Thankfully the helpful guy in the video game section steered me toward Nintendo-shaded bliss. Yes, the one controller and nunchuck was in the box; no, I wouldn't need those component cables; yes, "Mario Kart" would replace family and friends in due time.
This is what I bought: a rechargeable battery station, a copy of "Mario Kart Wii," and the gleaming-white Wii. It cost $350, all-together.
I didn't want to spend anymore than that because I knew I wasn't thinking clearly. I called Don and told him the good news, and walked out of the store a changed man. But I knew I'd be back. "Mario Galaxy" is still out there, unclaimed, and those classic controllers to play the old standards (you can play the original "Mario Bros." and "Donkey Kong Country" - my old NES and SNES favorites!) have to be purchased.
All in due time. I got the thing home and, as luck would have it, left for Kalamazoo for the night. Sunday, however, I was back and carefully unpacking and hooking up the Wii and its sensor bar and charging the controllers. Getting online was a snap, making my Mii was a hoot, and watching the disc slot glow and throb like my iBook's sleep light was a true joy.
Now I'm planning on taking the Wii to my grandma's (I'd love to punch her legally sometimes - now's my chance) and my dad's (he'll love the golf and baseball), and to hold the First Invitational Alpine Lake Apartments Mario Kart Wii Tournament (entry fee: one beer).

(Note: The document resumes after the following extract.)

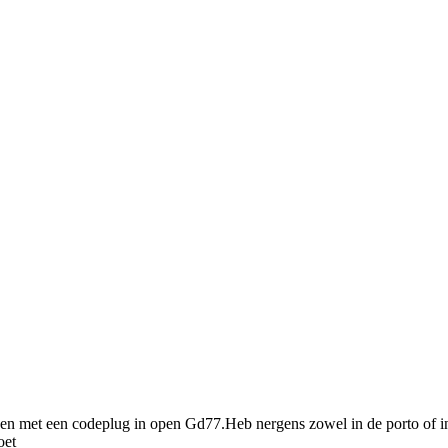
en met een codeplug in open Gd77.Heb nergens zowel in de porto of in 
oet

My teenage years were spent either working or playing video games, but from college on I strayed from the world of Mario and Mortal Kombat. There's too much life to live, even though I sometimes will pop "NCAA Football" in and rush for a few hundred yards. Life is still too short to waste it on video games. That doesn't mean a few hours a week can't be spent racing my little brother Andrew, who lives clear out in California, and enjoying a tennis match or two with friends. That's what I like about the Wii: instead of the stanard controller/game combo the new Playstation and XBox platforms offer, with Nintendo you get a whole new experience. It's social. And it's fun.
And the search is finally over. Game on.